Content starts

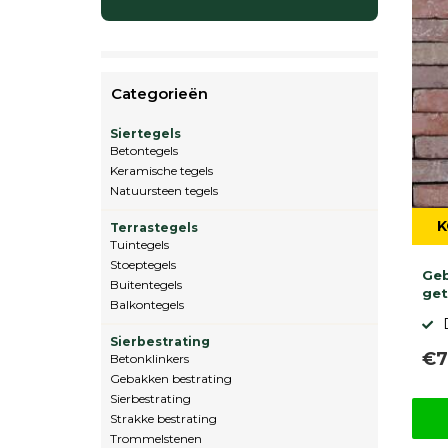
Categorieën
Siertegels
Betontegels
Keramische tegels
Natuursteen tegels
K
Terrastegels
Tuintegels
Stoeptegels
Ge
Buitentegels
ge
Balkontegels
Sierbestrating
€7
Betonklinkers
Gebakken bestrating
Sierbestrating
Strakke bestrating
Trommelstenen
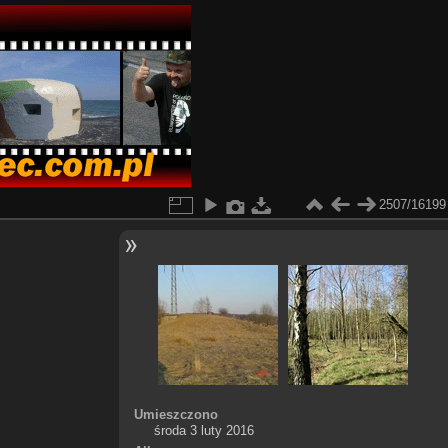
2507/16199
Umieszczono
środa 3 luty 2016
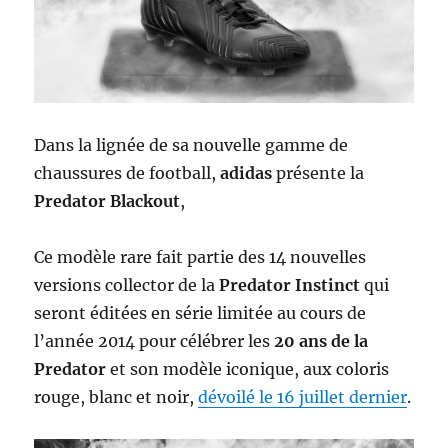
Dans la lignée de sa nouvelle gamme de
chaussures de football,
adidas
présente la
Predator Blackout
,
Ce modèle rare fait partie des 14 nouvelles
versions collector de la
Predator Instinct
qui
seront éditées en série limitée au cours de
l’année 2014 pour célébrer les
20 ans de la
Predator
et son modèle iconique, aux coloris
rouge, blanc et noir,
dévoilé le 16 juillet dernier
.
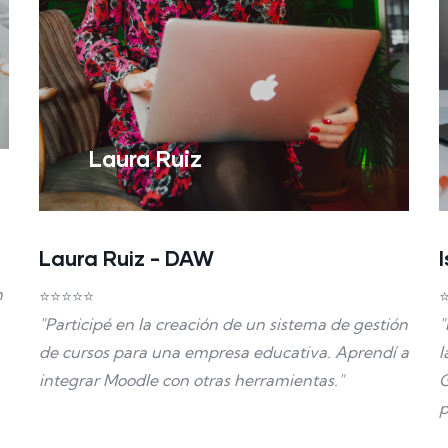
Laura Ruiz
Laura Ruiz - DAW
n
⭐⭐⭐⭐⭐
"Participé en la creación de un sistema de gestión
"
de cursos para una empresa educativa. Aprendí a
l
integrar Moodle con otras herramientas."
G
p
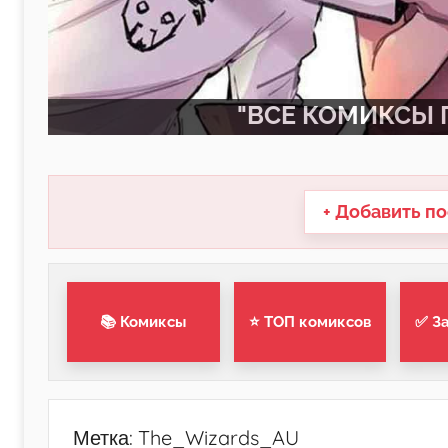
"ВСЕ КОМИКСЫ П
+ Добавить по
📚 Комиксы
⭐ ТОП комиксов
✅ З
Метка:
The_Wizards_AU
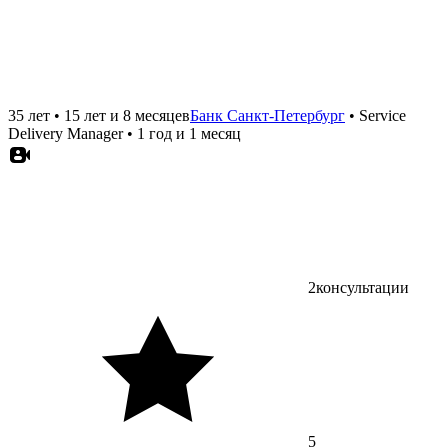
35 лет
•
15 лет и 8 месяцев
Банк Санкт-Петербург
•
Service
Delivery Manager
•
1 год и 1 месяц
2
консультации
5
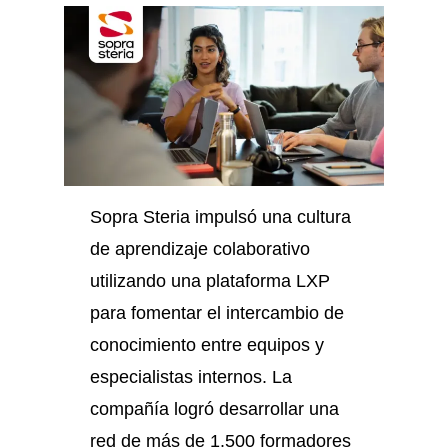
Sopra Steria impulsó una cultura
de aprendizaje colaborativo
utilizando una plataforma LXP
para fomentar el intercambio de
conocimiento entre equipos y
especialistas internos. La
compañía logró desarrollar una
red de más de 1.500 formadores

Content ends

TASK ITEM: Among the lines of the data, find every one that holds "Predator" and copy it.

OUTPUT BELOW:
Predator Blackout
Predator Instinct
Predator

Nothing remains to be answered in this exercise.